VACINA SÓ SE FOR SEGURA E EFICAZ
Quanto à vacina, o presidente do Infarmed, Rui Ivo, voltou a sublinhar que nenhuma vacina será disponibilizada sem segurança. “As vacinas serão disponibilizadas após ser assegurada qualidade, segurança e eficácia, sendo esta avaliação realizada pela Agência Europeia de Medicamentos com intervenção do do INFARMED e restantes autoridades dos Estados-Membros da União Europeia.”

Correspondendo a população portuguesa a 2,3% da população europeia, estima-se que Portugal receba 6,9 milhões de vacinas da AstraZeneca/Universidade de Oxford “ao longo do período do contrato”, apontou o responsável, lembrando que a DGS está a “definir populações-alvo e estratégia de vacinação”.

Já a responsável pelo Inquérito Serológico Nacional, levado a cabo pelo Instituto Nacional de Saúde Doutor Ricardo Jorge e que concluiu que cerca de 3% da população portuguesa teve contacto com o vírus, referiu a “necessidade de manter a monitorização” da seroprevalência. “Teremos de redimensionar a amostra e redefinição de novos grupos etários”, afirmou Ana Paula Rodrigues.

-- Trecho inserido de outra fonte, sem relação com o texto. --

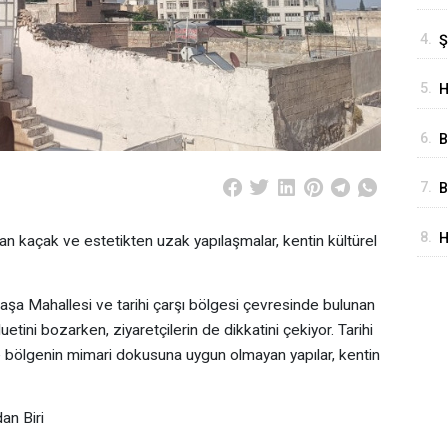
Y
4.
Ş
K
A
H
5.
H
A
B
6.
B
Ş
7.
B
T
8.
H
tan kaçak ve estetikten uzak yapılaşmalar, kentin kültürel
M
D
aşa Mahallesi ve tarihi çarşı bölgesi çevresinde bulunan
iluetini bozarken, ziyaretçilerin de dikkatini çekiyor. Tarihi
 bölgenin mimari dokusuna uygun olmayan yapılar, kentin
an Biri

Na reunião, Henrique Barros, presidente do Instituto de Saúde Pública da Universidade do Porto (ISPUP), detalhou o estudo que será desenvolvido nas próximas semanas na região de Lisboa, envolvendo 1000 infetados e 1000 não-infetados, para ajudar a perceber os fatores que determinam a infeção. “O estudo não é fácil, é preciso ter equipas com treino e alinhar uma série de intervenientes”, afirmou, indicando que o estudo resulta de uma parceria entre o Ministério da Saúde, a DGS, o INSA, a ARS de Lisboa e Vale do Tejo, a Escola Nacional de Saúde Pública e o ISPUP.